2-7 August 2009 | Mike Mintz, Steven Bills, Rion Snow, Dan Jurafsky
This paper presents a method for relation extraction without labeled data, using distant supervision from a large semantic database, Freebase. The approach combines the advantages of supervised and unsupervised information extraction. For each pair of entities in a Freebase relation, the method finds all sentences containing those entities in a large unlabeled corpus and extracts textual features to train a relation classifier. The algorithm uses logistic regression to combine features and achieves a precision of 67.6% for 10,000 instances of 102 relations. The method also analyzes the performance of different features, showing that syntactic parse features are particularly helpful for ambiguous or lexically distant relations.
The paper discusses three learning paradigms for relation extraction: supervised, unsupervised, and bootstrapping. Supervised methods require labeled data, which is expensive and domain-dependent. Unsupervised methods can use large amounts of data but may not map well to knowledge bases. Bootstrapping methods use a small number of seed instances to iteratively extract more relations, but often suffer from low precision and semantic drift.
The proposed method, distant supervision, uses Freebase to provide supervision for relation extraction. It leverages the fact that any sentence containing a pair of entities that participate in a known Freebase relation is likely to express that relation in some way. The method uses a logistic regression classifier to combine features and extract relations from large amounts of unlabeled data. It is not limited to a specific domain and can use any size of corpus. The method also allows for the use of syntactic features, which are particularly helpful for ambiguous or lexically distant relations.
The paper evaluates the method on a variety of tasks, including held-out evaluation and human evaluation. The results show that the method achieves high precision for a reasonably large number of relations. The held-out evaluation suggests that the combination of syntactic and lexical features provides better performance than either feature set on its own. The human evaluation shows that syntactic features are particularly helpful for certain relations, such as director-film and writer-film. The method is able to extract a large number of relations from unlabeled data and is not limited to a specific domain. The paper concludes that syntactic features are useful in distantly supervised information extraction, particularly in cases where the individual patterns are particularly ambiguous.This paper presents a method for relation extraction without labeled data, using distant supervision from a large semantic database, Freebase. The approach combines the advantages of supervised and unsupervised information extraction. For each pair of entities in a Freebase relation, the method finds all sentences containing those entities in a large unlabeled corpus and extracts textual features to train a relation classifier. The algorithm uses logistic regression to combine features and achieves a precision of 67.6% for 10,000 instances of 102 relations. The method also analyzes the performance of different features, showing that syntactic parse features are particularly helpful for ambiguous or lexically distant relations.

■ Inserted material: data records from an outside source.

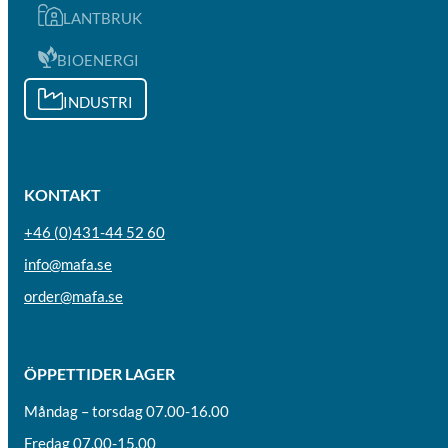
LANTBRUK
BIOENERGI
INDUSTRI
KONTAKT
+46 (0)431-44 52 60
info@mafa.se
order@mafa.se
ÖPPETTIDER LAGER
Måndag – torsdag 07.00-16.00
Fredag 07.00-15.00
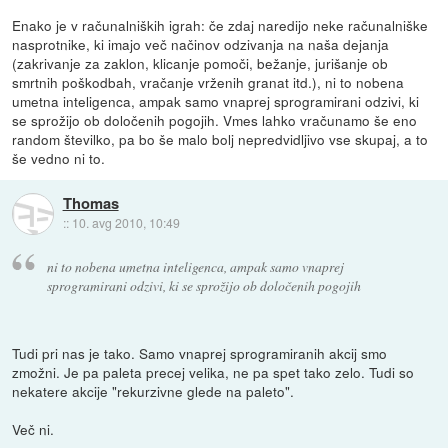
Enako je v računalniških igrah: če zdaj naredijo neke računalniške
nasprotnike, ki imajo več načinov odzivanja na naša dejanja
(zakrivanje za zaklon, klicanje pomoči, bežanje, jurišanje ob
smrtnih poškodbah, vračanje vrženih granat itd.), ni to nobena
umetna inteligenca, ampak samo vnaprej sprogramirani odzivi, ki
se sprožijo ob določenih pogojih. Vmes lahko vračunamo še eno
random številko, pa bo še malo bolj nepredvidljivo vse skupaj, a to
še vedno ni to.
Thomas
::
10. avg 2010, 10:49
ni to nobena umetna inteligenca, ampak samo vnaprej
sprogramirani odzivi, ki se sprožijo ob določenih pogojih
Tudi pri nas je tako. Samo vnaprej sprogramiranih akcij smo
zmožni. Je pa paleta precej velika, ne pa spet tako zelo. Tudi so
nekatere akcije "rekurzivne glede na paleto".
Več ni.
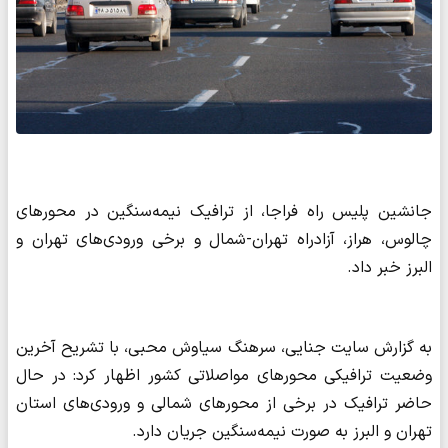
جانشین پلیس راه فراجا، از ترافیک نیمه‌سنگین در محورهای
چالوس، هراز، آزادراه تهران-شمال و برخی ورودی‌های تهران و
البرز خبر داد.
به گزارش سایت جنایی، سرهنگ سیاوش محبی، با تشریح آخرین
وضعیت ترافیکی محورهای مواصلاتی کشور اظهار کرد: در حال
حاضر ترافیک در برخی از محورهای شمالی و ورودی‌های استان
تهران و البرز به صورت نیمه‌سنگین جریان دارد.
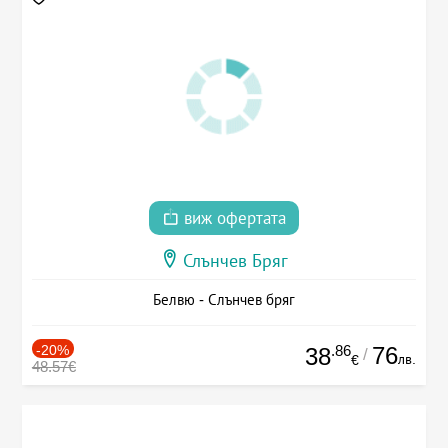
виж офертата
Слънчев Бряг
Белвю - Слънчев бряг
-20%
.86
76
38
/
лв.
€
48.57€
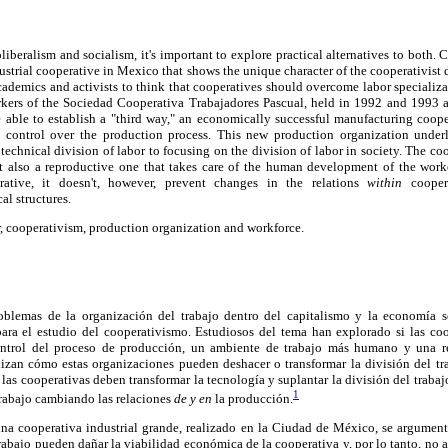
oliberalism and socialism, it's important to explore practical alternatives to both.
dustrial cooperative in Mexico that shows the unique character of the cooperativist 
demics and activists to think that cooperatives should overcome labor specializa
ers of the Sociedad Cooperativa Trabajadores Pascual, held in 1992 and 1993 an
able to establish a "third way," an economically successful manufacturing cooper
s control over the production process. This new production organization under
 technical division of labor to focusing on the division of labor in society. The c
t also a reproductive one that takes care of the human development of the work
rative, it doesn't, however, prevent changes in the relations
within
coopera
al structures.
r, cooperativism, production organization and workforce.
oblemas de la organización del trabajo dentro del capitalismo y la economía s
ara el estudio del cooperativismo. Estudiosos del tema han explorado si las co
control del proceso de producción, un ambiente de trabajo más humano y una r
izan cómo estas organizaciones pueden deshacer o transformar la división del tra
 las cooperativas deben transformar la tecnología y suplantar la división del trabaj
1
trabajo cambiando las relaciones
de y en
la producción.
una cooperativa industrial grande, realizado en la Ciudad de México, se argumenta
trabajo pueden dañar la viabilidad económica de la cooperativa y, por lo tanto, no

The paper discusses three learning paradigms for relation extraction: supervised, unsupervised, and bootstrapping. Supervised methods require labeled data, which is expensive and domain-dependent. Unsupervised methods can use large amounts of data but may not map well to knowledge bases. Bootstrapping methods use a small number of seed instances to iteratively extract more relations, but often suffer from low precision and semantic drift.

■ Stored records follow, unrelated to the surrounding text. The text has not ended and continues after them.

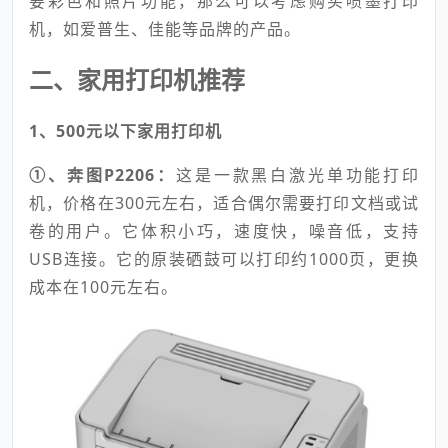
要彩色和照片功能，那么可以考虑购买喷墨打印
机，如爱普生、佳能等品牌的产品。
二、家用打印机推荐
1、500元以下家用打印机
①、奔图P2206：
这是一款黑白激光单功能打印
机，价格在300元左右，适合偶尔需要打印文档或试
卷的用户。它体积小巧，速度快，噪音低，支持
USB连接。它的原装硒鼓可以打印约1000页，更换
成本在100元左右。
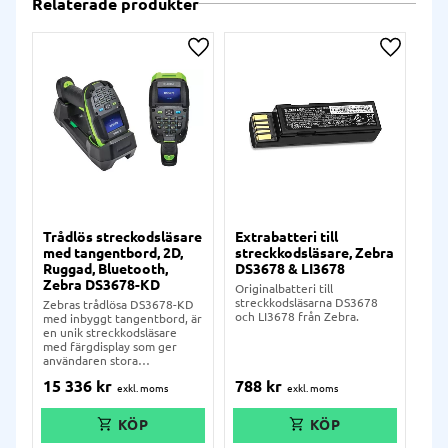
Relaterade produkter
Lägg till i önskelista
Lägg till
Trådlös streckodsläsare
Extrabatteri till
Sta
med tangentbord, 2D,
streckkodsläsare, Zebra
& 
Ruggad, Bluetooth,
DS3678 & LI3678
str
Zebra DS3678-KD
Int
Originalbatteri till
streckkodsläsarna DS3678
Zebras trådlösa DS3678-KD
Stat
och LI3678 från Zebra.
med inbyggt tangentbord, är
typ
en unik streckkodsläsare
DS3
med färgdisplay som ger
användaren stora
möjligheter att konfigurera
15 336
kr
788
kr
79
streckkoder vid t.ex.
inventering. Inbyggda
funktioner för att lägga till
kvantitet, lagerplats och
mycket annat, gör DS3678-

The proposed method, distant supervision, uses Freebase to provide supervision for relation extraction. It leverages the fact that any sentence containing a pair of entities that participate in a known Freebase relation is likely to express that relation in some way. The method uses a logistic regression classifier to combine features and extract relations from large amounts of unlabeled data. It is not limited to a specific domain and can use any size of corpus. The method also allows for the use of syntactic features, which are particularly helpful for ambiguous or lexically distant relations.

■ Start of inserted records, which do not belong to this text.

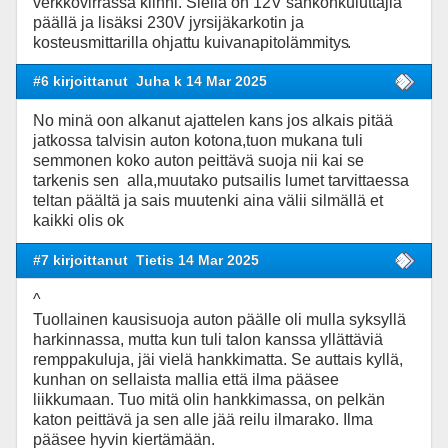
verkkovirrassa kiinni. Siellä on 12V sähkönkuluttajia
päällä ja lisäksi 230V jyrsijäkarkotin ja
kosteusmittarilla ohjattu kuivanapitolämmitys
.
#6 kirjoittanut
Juha k 14 Mar 2025
No minä oon alkanut ajattelen kans jos alkais pitää
jatkossa talvisin auton kotona,tuon mukana tuli
semmonen koko auton peittävä suoja nii kai se
tarkenis sen alla,muutako putsailis lumet tarvittaessa
teltan päältä ja sais muutenki aina välii silmällä et
kaikki olis ok
#7 kirjoittanut
Tietis 14 Mar 2025
^
Tuollainen kausisuoja auton päälle oli mulla syksyllä
harkinnassa, mutta kun tuli talon kanssa yllättäviä
remppakuluja, jäi vielä hankkimatta. Se auttais kyllä,
kunhan on sellaista mallia että ilma pääsee
liikkumaan. Tuo mitä olin hankkimassa, on pelkän
katon peittävä ja sen alle jää reilu ilmarako. Ilma
pääsee hyvin kiertämään.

The paper evaluates the method on a variety of tasks, including held-out evaluation and human evaluation. The results show that the method achieves high precision for a reasonably large number of relations. The held-out evaluation suggests that the combination of syntactic and lexical features provides better performance than either feature set on its own. The human evaluation shows that syntactic features are particularly helpful for certain relations, such as director-film and writer-film. The method is able to extract a large number of relations from unlabeled data and is not limited to a specific domain. The paper concludes that syntactic features are useful in distantly supervised information extraction, particularly in cases where the individual patterns are particularly ambiguous.